Records drawn from a dataset
┄┄┄┄┄┄┄┄┄┄┄┄┄┄┄┄┄┄┄┄
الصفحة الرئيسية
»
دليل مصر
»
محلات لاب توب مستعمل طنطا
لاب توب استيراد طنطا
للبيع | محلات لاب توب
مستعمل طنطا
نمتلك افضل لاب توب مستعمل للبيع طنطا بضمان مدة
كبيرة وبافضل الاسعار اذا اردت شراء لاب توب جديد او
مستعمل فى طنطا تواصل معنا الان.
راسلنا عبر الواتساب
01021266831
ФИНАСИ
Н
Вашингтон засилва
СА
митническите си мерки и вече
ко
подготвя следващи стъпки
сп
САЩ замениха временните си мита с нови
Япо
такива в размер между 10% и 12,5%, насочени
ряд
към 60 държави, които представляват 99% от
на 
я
┄┄┄┄┄┄┄┄┄┄┄┄┄┄┄┄┄┄┄┄
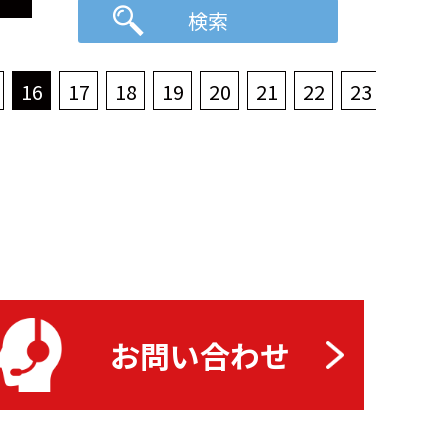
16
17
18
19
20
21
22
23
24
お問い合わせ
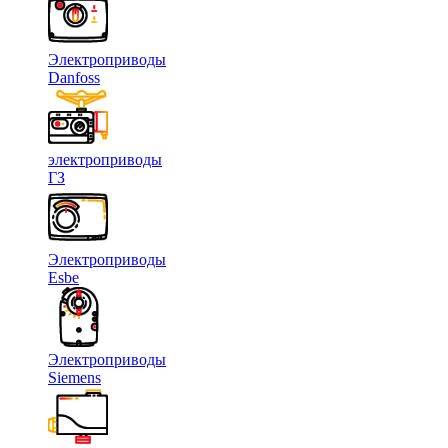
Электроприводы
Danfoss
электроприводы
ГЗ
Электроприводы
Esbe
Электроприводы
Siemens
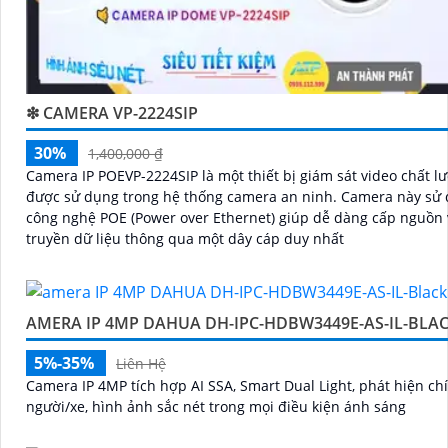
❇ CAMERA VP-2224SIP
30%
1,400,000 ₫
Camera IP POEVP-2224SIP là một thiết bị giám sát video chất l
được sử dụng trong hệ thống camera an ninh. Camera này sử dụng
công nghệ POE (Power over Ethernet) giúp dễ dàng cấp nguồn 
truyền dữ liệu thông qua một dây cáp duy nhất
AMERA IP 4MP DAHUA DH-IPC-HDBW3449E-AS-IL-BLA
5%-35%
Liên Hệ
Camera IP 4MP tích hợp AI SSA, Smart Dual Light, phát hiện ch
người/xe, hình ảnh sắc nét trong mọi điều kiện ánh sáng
┄┄┄┄┄┄┄┄┄┄┄┄┄┄┄┄┄┄┄┄
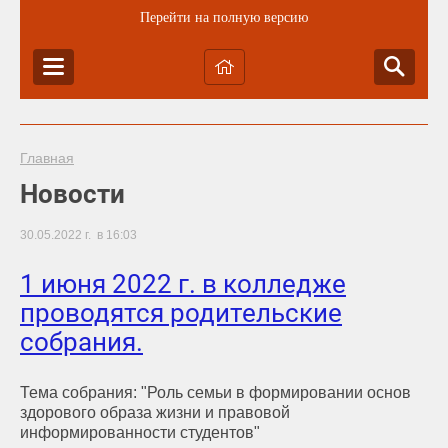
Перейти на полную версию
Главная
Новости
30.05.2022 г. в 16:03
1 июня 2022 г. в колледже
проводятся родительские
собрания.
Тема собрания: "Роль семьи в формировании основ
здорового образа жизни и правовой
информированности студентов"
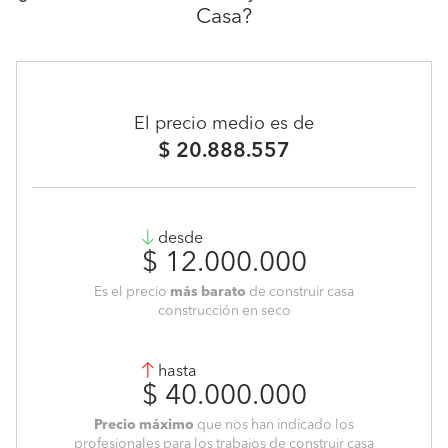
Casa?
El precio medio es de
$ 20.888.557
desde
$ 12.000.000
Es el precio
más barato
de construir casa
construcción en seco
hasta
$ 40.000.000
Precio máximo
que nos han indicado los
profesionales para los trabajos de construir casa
┄┄┄┄┄┄┄┄┄┄┄┄┄┄┄┄┄┄┄┄
- [Exercise description]:
Working through the data above, find every line holding "للبيع" and copy it.

- [Solution to this problem]:
للبيع | محلات لاب توب
نمتلك افضل لاب توب مستعمل للبيع طنطا بضمان مدة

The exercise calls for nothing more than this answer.